Work task → Reproduce word for word the line that contains "بعد أسبوع من" and each line that follows it, stopping after the final line of the material.

Data shown →
+ + +

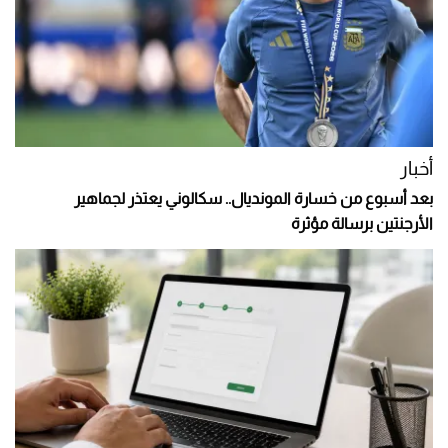
أخبار
بعد أسبوع من خسارة المونديال.. سكالوني يعتذر لجماهير
الأرجنتين برسالة مؤثرة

+ + +

Exercise response →
بعد أسبوع من خسارة المونديال.. سكالوني يعتذر لجماهير
الأرجنتين برسالة مؤثرة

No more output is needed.